They went catlike, hugging shadows, easing forward, stopping, waiting, listening, then scurried forward. In Billy's mind was a soundless curse: the men relied on him as their leader. They followed where he went, as they always had. In the cabin commandeered by Mr Mowbray there had been the admiralty chart, No. 2278, and he had glanced at it, but had not studied it. Chart No. 2369 was the one he had pored over because that had given them the route to the landfall on the beach. He had to lead towards the canal side, but also he scratched in his memory for a recall of the chart that covered the base, the naval harbour and the canal. They crept between shadows, always seeking darkness. For fear of them blinding him, he did not look across the canal at the lights. They reached the bank. Lit up, a patrol-boat powered down the centre of the channel, powerful, deadly. They were crouched beside a big drum of old wire cable, and between them and the start of the black ribbon was a high-stacked pile of pallets. A man pissed near to them, then lit a cigarette. It was thrown down and footsteps retreated.
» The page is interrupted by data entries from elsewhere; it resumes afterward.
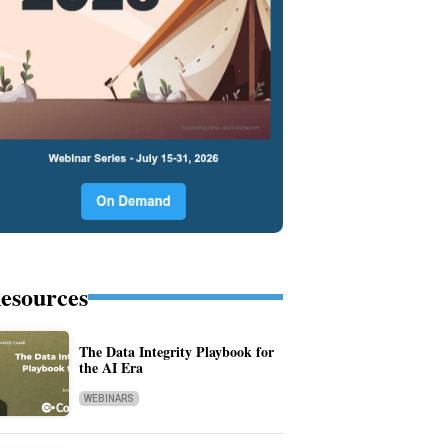
esources
The Data Integrity Playbook for
the AI Era
WEBINARS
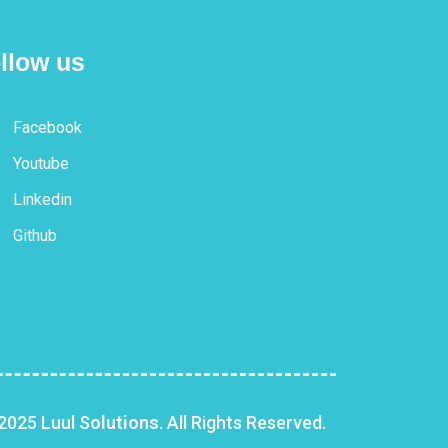
llow us
Facebook
Youtube
Linkedin
Github
2025 Luul S
olutions
. All Rights Reserved.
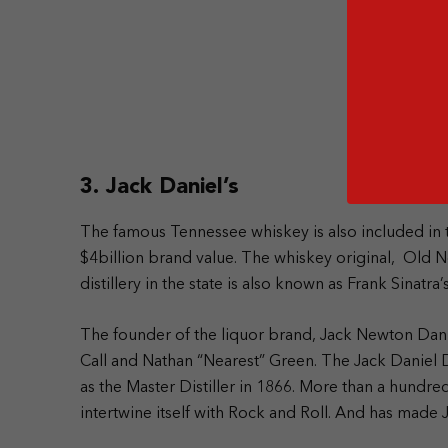
3. Jack Daniel’s
The famous Tennessee whiskey is also included in t
$4billion brand value. The whiskey original, Old No.
distillery in the state is also known as Frank Sinatra’
The founder of the liquor brand, Jack Newton Da
Call and Nathan “Nearest” Green. The Jack Daniel D
as the Master Distiller in 1866.
More than a hundred 
intertwine itself with Rock and Roll. And has made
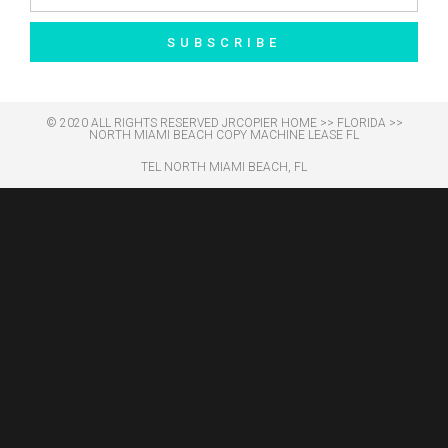
SUBSCRIBE
© 2020 ALL RIGHTS RESERVED​ JRCOPIER
HOME
>>
FLORIDA
>>
NORTH MIAMI BEACH COPY MACHINE LEASE FL
TEL NORTH MIAMI BEACH, FL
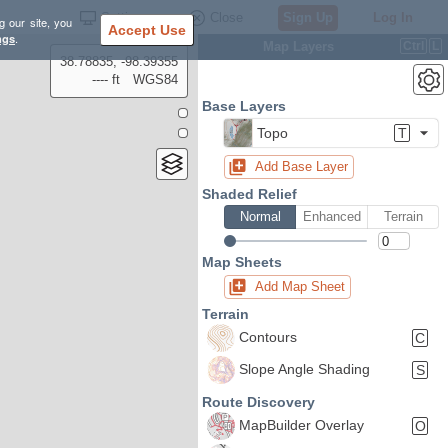
Settings
Close
Sign Up
Log In
g our site, you
Accept Use
ngs
.
Map Layers
Ctrl
L
38.78835, -98.39355
---- ft
WGS84
Base Layers
Topo
T
Add Base Layer
Shaded Relief
Normal
Enhanced
Terrain
Map Sheets
Add Map Sheet
Terrain
Contours
C
Slope Angle Shading
S
Route Discovery
MapBuilder Overlay
O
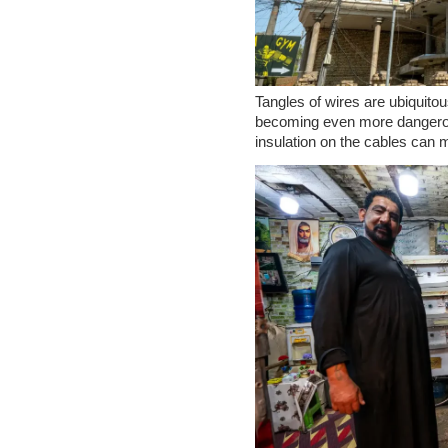
Tangles of wires are ubiquitou
becoming even more dangerou
insulation on the cables can m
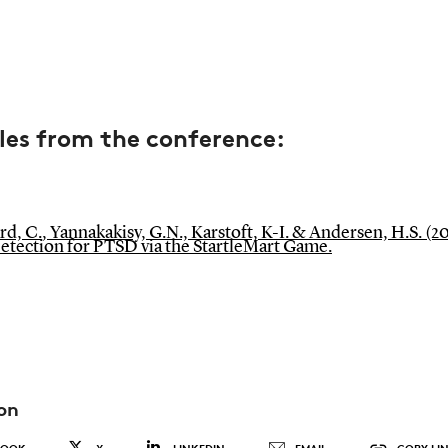
les from the conference:
, C., Yannakakisy, G.N., Karstoft, K-I. & Andersen, H.S. (20
Detection for PTSD via the StartleMart Game.
on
The final building they came to had no roof and its walls were pocked with bullet-holes, a relic of a long-ago war. Billy didn't care about others' wars, only his own. There was a drop of double his own height from the stone retaining wall down to the water. Oil gleamed back at him. He lay on his stomach, had left them behind by the wall with the bullet-holes. They had started late and it had taken two minutes longer than he'd allowed to reach the canal; the minute hand on his wrist told him more of the fall-back minutes were exhausted. He scrabbled, a heavy crab, to his right, and reached the worn stones where, in history, a ladder had been bolted to the canal side. Billy made the sign for them to close up on him, slipped on his flippers and went over the side. The third rung collapsed under his weight, and fell down into the water, splashing. He hung from the top rung—no shout came, no challenge. He went down. The water took him. He paddled, then reached up and took the weight of the first inflatable bag. It pulled him under and the cold, oily water was in his mouth and nose.
Billy and Lofty took the first bag, Ham and Wickso shepherded the second. They were blessed, he thought, by the blackness of the ribbon of the canal. He looked ahead now, had to, and land lights blazed in front of him. He struck out with his feet, kicked, and the bag supporting him and Lofty seemed to glide on the water. He only looked ahead.
'Christ…' Wickso's shout was strangled.
Billy looked his way and saw only the darkness, but Wickso's hand was off the bag and pointed up the canal, up-river. Billy's eyes darted that way.
He reckoned the ship was five thousand tonnes—give or take a tonne, as if that fucking mattered—and it ploughed up the canal towards the open sea. Where they were, treading water, it would pass within fifty metres of them. Now Billy heard the rumble of the big screw, and he saw the wave thrown out from the bow. They seemed, each of them, tiny and helpless.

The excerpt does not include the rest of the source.